Publicado em 23/12/2015 08:16

Brasil sofre novo rebaixamento: como isso afeta o bolso e os investimentos?

O que vai afetar na vida das pessoas comuns a segunda perda do selo de bom pagador do Brasil, dessa vez pela Fitch? O que significa a perda de mais um grau de investimento?

Se fosse uma pessoa, é como se o Brasil fosse considerado um cliente com um risco maior de dar calote. A consequência: terá que pagar uma taxa de juros mais alta para os credores se quiser continuar pegando dinheiro emprestado.

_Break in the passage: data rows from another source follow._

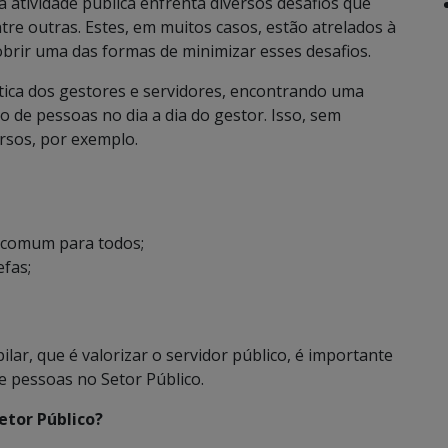
atividade pública enfrenta diversos desafios que
ntre outras. Estes, em muitos casos, estão atrelados à
obrir uma das formas de minimizar esses desafios.
tica dos gestores e servidores, encontrando uma
 de pessoas no dia a dia do gestor. Isso, sem
rsos, por exemplo.
e comum para todos;
efas;
lar, que é valorizar o servidor público, é importante
e pessoas no Setor Público.
etor Público?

Como reflexo, as empresas brasileiras também devem sofrer mais para captar dinheiro.

Possíveis efeitos nos preços, no crédito e nos empregos

Essa conta mais alta das empresas deve ser repassada para o consumidor, que irá pagar mais pelos produtos ou por empréstimos, segundo o economista da NeoValue Investimentos Alexandre Cabral. "Por causa do aumento do risco, o investidor deve manter seu dinheiro em produtos pós-fixados, de grande facilidade para sacar, tal como títulos Tesouro Selic."

Para Mauro Calil, especialista em investimentos do banco Ourinvest, o segundo rebaixamento não é uma catástrofe, mas é uma situação muito séria, que pode tornar ainda mais difícil conseguir crédito, além de aumentar a inflação e o desemprego.

"Estamos vivendo a tempestade perfeita: grave crise política, desemprego, inflação, juros e dólar em alta, rebaixamento do país e fatores externos que contribuem para o agravamento da crise, como a alta da taxa de juros nos EUA. Tudo isso pressiona o câmbio e a inflação", diz.

O maior problema desse novo rebaixamento, segundo Calil, é que a maior parte dos fundos internacionais de pensão, que são os grandes detentores de dinheiro no mundo, não poderão mais investir em papéis brasileiros. "Isso significa que aqueles que ainda não retiraram o dinheiro do Brasil terão de fazê-lo num curto espaço de tempo, provavelmente até o fim do ano", diz. Isso significa: dólar mais alto e Bolsa em queda.

Juros e dólar devem subir; prefira investimentos pós-fixados

Os especialistas acreditam que o efeito imediato do rebaixamento será uma alta das taxas de juros e também do dólar. Calil afirma que a moeda norte-americana pode atingir R$ 4,50 num curto espaço de tempo.

O dólar alto deve puxar para cima a inflação, o que irá diminuir o poder de compra das pessoas.

Para quem tem dinheiro para investir, a melhor aplicação serão os investimentos pós-fixados (que acompanham uma determinada taxa, como a Selic ou o CDI).

Todos os demais investimentos merecem cautela, tais como ações, títulos prefixados e dólar.